Thursday, May 19, 2011

Namin' Kingdoms, Preparing For Takeoff

There is a kingdom in my upcoming Pathfinder game called Gildred. What do you call people who are from Gildred? What adjective denotes something or someone that has roots in Gildred?

-Gildrish (Gildrish muthafucka, do you speak it?!)
-Gildridian (awwwwkward)
-Gildrecian (Pronounced gil-dreesh-en)
-Gilder (Maybe the language or the people only?)

I've been asking my players, but I also ask you, fellow bloggers.

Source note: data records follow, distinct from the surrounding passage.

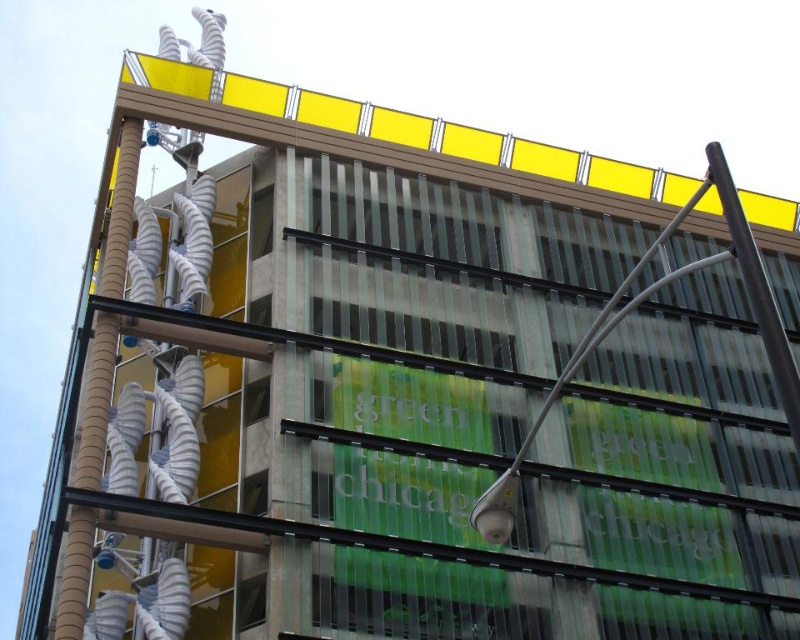 Looking at this image, you are a maintenance worker needing to reach the brown corrugated pipe at left and the black metal pole at upper right. The maintenance ladder you have can extend up to 30 meters. Can you safely reach both objects with your ladder?

The brown corrugated pipe at left is 32.49 meters from the black metal pole at upper right. Since the ladder can only extend up to 30 meters, it is not long enough to safely reach both objects.

You are an architect analyzing the building design. The brown corrugated pipe at left and the black metal pole at upper right are part of the building structure. Which one has a smaller diameter?

The brown corrugated pipe at left is thinner than the black metal pole at upper right, so the brown corrugated pipe at left has a smaller diameter.

You are standing in front of the modern building and want to touch the brown corrugated pipe at left and the black metal pole at upper right. Which object will you reach first?

The brown corrugated pipe at left is closer to you than the black metal pole at upper right, so you will reach the brown corrugated pipe at left first. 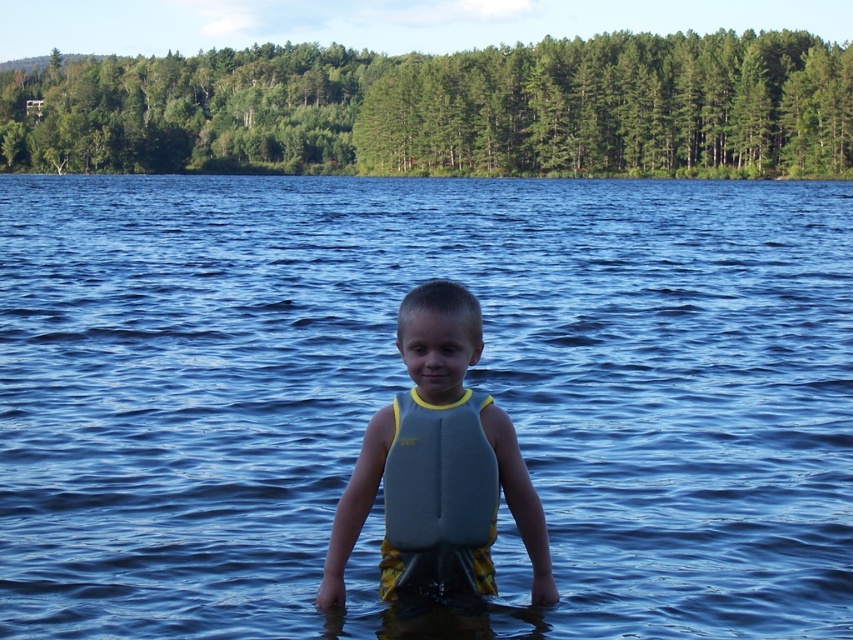 Question: Estimate the real-world distances between objects in this image. Which object is closer to the blue water at center?

Choices:
 (A) gray/yellow fabric life vest at center
 (B) gray matte life jacket at center

Answer: (B)

Question: Is blue water at center thinner than gray/yellow fabric life vest at center?

Choices:
 (A) no
 (B) yes

Answer: (A)

Question: Where is blue water at center located in relation to gray/yellow fabric life vest at center in the image?

Choices:
 (A) below
 (B) above

Answer: (B)

Question: Based on their relative distances, which object is nearer to the gray matte life jacket at center?

Choices:
 (A) gray/yellow fabric life vest at center
 (B) blue water at center

Answer: (A)

Question: Which object appears closest to the camera in this image?

Choices:
 (A) blue water at center
 (B) gray/yellow fabric life vest at center

Answer: (B)

Question: Observing the image, what is the correct spatial positioning of gray/yellow fabric life vest at center in reference to gray matte life jacket at center?

Choices:
 (A) left
 (B) right

Answer: (B) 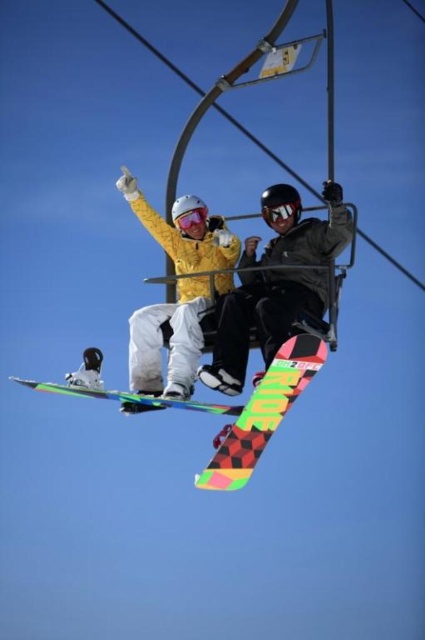 Question: In this image, where is matte black snowboard at center located relative to matte yellow snowboard at center?

Choices:
 (A) right
 (B) left

Answer: (A)

Question: Among these objects, which one is farthest from the camera?

Choices:
 (A) black matte goggles at upper center
 (B) matte yellow snowboard at center
 (C) multicolored checkered snowboard at center
 (D) matte pink goggles at center

Answer: (D)

Question: Observing the image, what is the correct spatial positioning of matte black snowboard at center in reference to neon checkered snowboard at center?

Choices:
 (A) below
 (B) above

Answer: (B)

Question: Which of the following is the farthest from the observer?

Choices:
 (A) multicolored checkered snowboard at center
 (B) matte pink goggles at center

Answer: (B)

Question: Does black matte goggles at upper center appear on the left side of matte pink goggles at center?

Choices:
 (A) yes
 (B) no

Answer: (B)

Question: Considering the real-world distances, which object is farthest from the matte yellow snowboard at center?

Choices:
 (A) matte black snowboard at center
 (B) black matte goggles at upper center
 (C) matte pink goggles at center
 (D) neon checkered snowboard at center

Answer: (D) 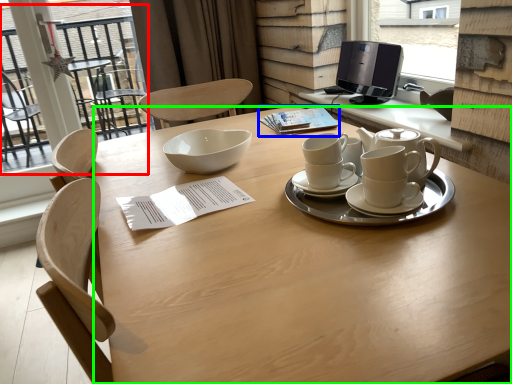 Question: Estimate the real-world distances between objects in this image. Which object is closer to glass door (highlighted by a red box), notepad (highlighted by a blue box) or desk (highlighted by a green box)?

Choices:
 (A) notepad
 (B) desk

Answer: (A) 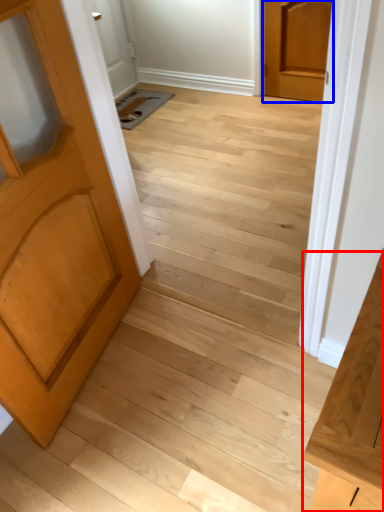 Question: Which point is further to the camera, vanity (highlighted by a red box) or door (highlighted by a blue box)?

Choices:
 (A) vanity
 (B) door

Answer: (B)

Pathfinder is supposed to start Friday. I do not feel ready, though I cannot put my finger on why, exactly. This was actually a recurring thing with d20; I never felt like I knew the system *well* enough. I was never completely comfortable winging it or changing it like I was when I ran 2nd Edition in high school...or hell, when I've run B/X, Cyclopedic, or AD&D1 as recently as last year.

PF is much crunchier than I like my games. However, I'm keeping it core rules only for now, and I think my wife and friends deserve to play something they really like. I was pretty much the only one who was really soured on d20, but since I was the DM...well... you know how it goes. After letting my own gaming preferences rule the roost for so long, it's time to be a team player.

...besides, I still have my Stars Without Number game to satisfy my need for simple, easily tweaked games.


  1. Regarding those rules, Pathfinder is built upon the same philosophy as 3.5. That is to say, players and DM are /equally/ responsible for the rules. There's a metagame element that requires the players to help adjudicate any maneuver, skill, spell or attack they perform. So it's not all on you. Just handle your side of things and ask that they do the same. :)

    I like Gildric by the way.

  2. Gil-Folk



    Or Gildre

    and Christian's advice is rock solid.

    System mastery which is what you are probably used too with simpler games is simply not going to happen with a second choice game with thousands of pages of rules. The game only needs to be good enough to be fun.

  3. "Gildrecian" really sounds more like an adjective referring to things pertaining to Gildric.